About 91 per cent of respondents said an increasing amount of data is having the most impact on their ability to manage critical business processes. Employees cited regular reviews of working practices rather than the latest technologies as the best way to combat the challenges, and the need for a higher level of executive sponsorship to champion improvements.
The survey also highlighted the emerging challenge of managing four or five generations in the same workplace, each with its own expectations. Generation C (where “C” stands for “content”) are the under-25s who want the structure of a workplace where they can learn. Generation X are the 36- to 47-year-olds who want to work from home, placing more value on work/life balance. Generation Y, also known as the “millennials”, are the 25- to 35-year-olds who want to be more mobile.

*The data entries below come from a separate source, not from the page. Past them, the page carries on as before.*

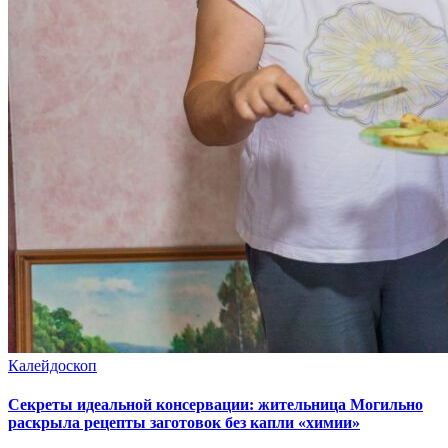
Калейдоскоп
Секреты идеальной консервации: жительница Могильно
раскрыла рецепты заготовок без капли «химии»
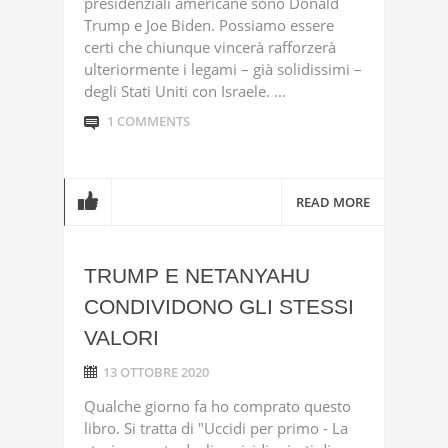
presidenziali americane sono Donald
Trump e Joe Biden. Possiamo essere
certi che chiunque vincerà rafforzerà
ulteriormente i legami – già solidissimi –
degli Stati Uniti con Israele. ...
1 COMMENTS
READ MORE
TRUMP E NETANYAHU
CONDIVIDONO GLI STESSI
VALORI
13 OTTOBRE 2020
Qualche giorno fa ho comprato questo
libro. Si tratta di "Uccidi per primo - La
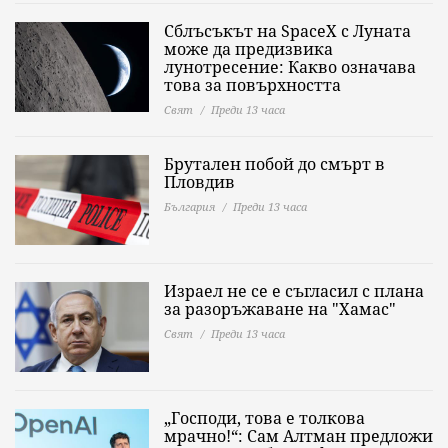
Сблъсъкът на SpaceX с Луната
може да предизвика
лунотресение: Какво означава
това за повърхността
Свят
Преди 13 часа
Брутален побой до смърт в
Пловдив
България
Преди 13 часа
Израел не се е съгласил с плана
за разоръжаване на "Хамас"
Свят
Преди 13 часа
„Господи, това е толкова
мрачно!“: Сам Алтман предложи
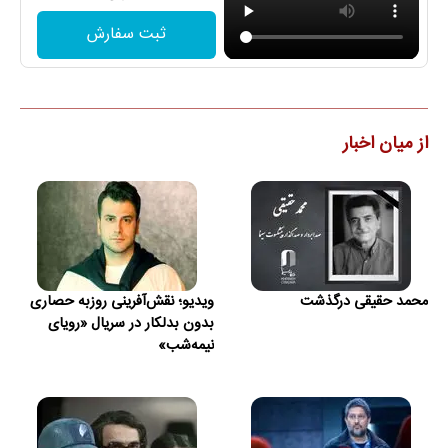
ثبت سفارش
از میان اخبار
محمد حقیقی درگذشت
ویدیو؛ نقش‌آفرینی روزبه حصاری
بدون بدلکار در سریال «رویای
نیمه‌شب»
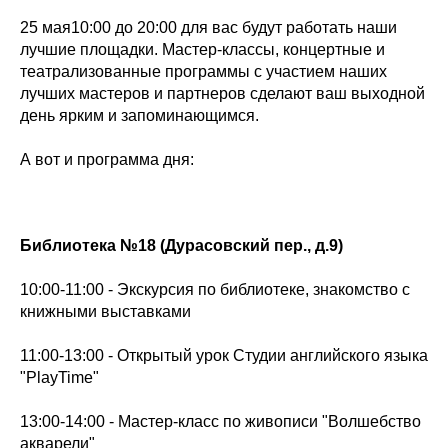
25 мая10:00 до 20:00 для вас будут работать наши
лучшие площадки. Мастер-классы, концертные и
театрализованные программы с участием наших
лучших мастеров и партнеров сделают ваш выходной
день ярким и запоминающимся.
А вот и программа дня:
Библиотека №18 (Дурасовский пер., д.9)
10:00-11:00 - Экскурсия по библиотеке, знакомство с
книжными выставками
11:00-13:00 - Открытый урок Студии английского языка
"PlayTime"
13:00-14:00 - Мастер-класс по живописи "Волшебство
акварели"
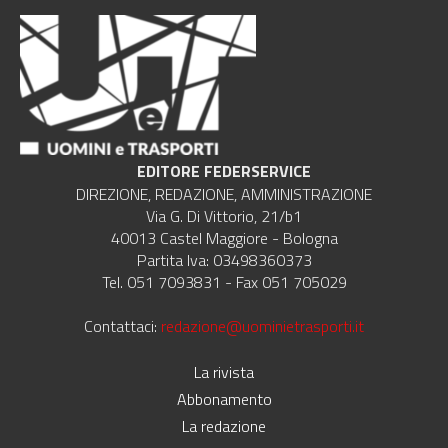
EDITORE FEDERSERVICE
DIREZIONE, REDAZIONE, AMMINISTRAZIONE
Via G. Di Vittorio, 21/b1
40013 Castel Maggiore - Bologna
Partita Iva: 03498360373
Tel. 051 7093831 - Fax 051 705029
Contattaci:
redazione@uominietrasporti.it
La rivista
Abbonamento
La redazione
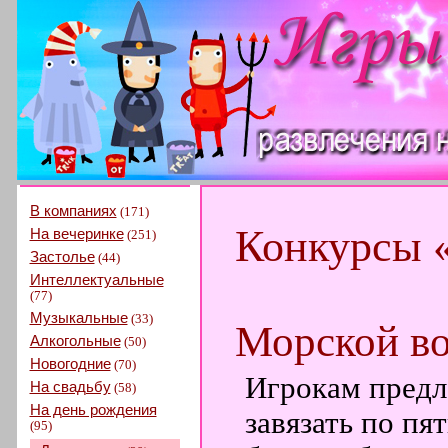
В компаниях
(171)
Конкурсы 
На вечеринке
(251)
Застолье
(44)
Интеллектуальные
(77)
Музыкальные
(33)
Морской в
Алкогольные
(50)
Новогодние
(70)
Игрокам предла
На свадьбу
(58)
На день рождения
завязать по пя
(95)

“It’s important that senior management can understand the needs of different generations and be able to give them access to business information and structures that they are comfortable with. Employees are a valuable resource that should be front and centre of any document process improvements,” says Moloney.
All this matters to Ricoh because it is busy reinventing itself, moving away from selling print hardware to becoming a service company selling solutions around workflow and document management.
IDC research director Arnaud Gagneux says the Ricoh strategy typifies a move away from technology that was prevalent around print in the 1990s to a greater interest in processes and document management.
“Organisations want experts to take over these services, freeing them up to drive savings,” he says. “Technology is no longer a differentiator but managed services are.”